Manteca isn’t the only city in California pursuing the state’s first “diverging diamond” interchange.
The City of Ceres got clearance this month from District 10 Caltrans to use the design for the future Mitchell/Service/Highway 99 interchange.
Manteca is pursuing a diverging diamond design for the Union Road interchange on the 120 Bypass.
Traffic lanes cross on either side of the bridge structure of a diverging diamond interchange so northbound traffic would cross the bridge on the west side instead of the east side with the southbound lanes on the east side instead of the west side. Once they clear the bridge they are switched back.

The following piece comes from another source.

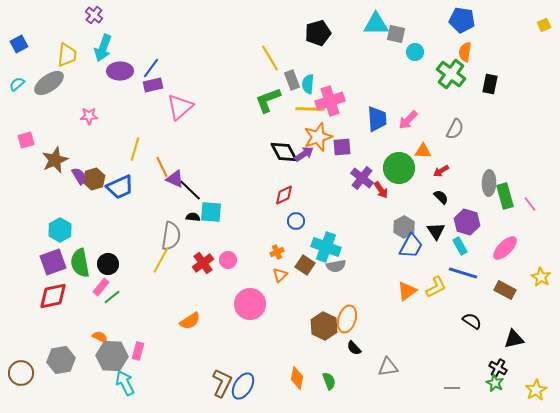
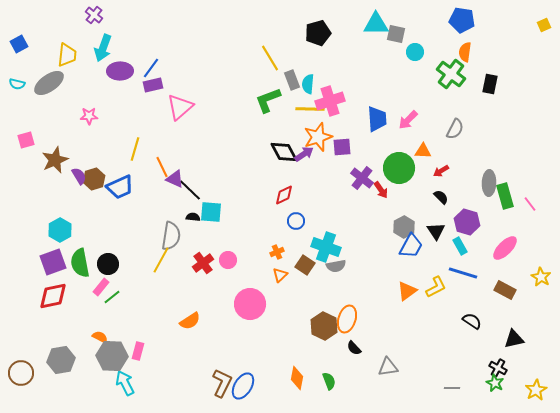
cyan semicircle at (17, 84): rotated 126 degrees counterclockwise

The on and off ramps along with the flipping of the lanes creates two semi-diamond shaped intersections on either side of the bridge. This eliminates the need for traffic from both directions on Union Road as well as that coming from the 120 Bypass avoid needing any traffic signals to exit an off ramp or to get into an on ramp. The project will also include ramp meter signals such as now are in place on the Lathrop Road/Highway 99 interchange.
The design could slash as much as $10 million from the $25 million estimated cost of converting Union Road into a partial cloverleaf.
The new overpass is being funded with money collected from growth as well as unspent redevelopment agency funds that were earmarked for the Union Road project.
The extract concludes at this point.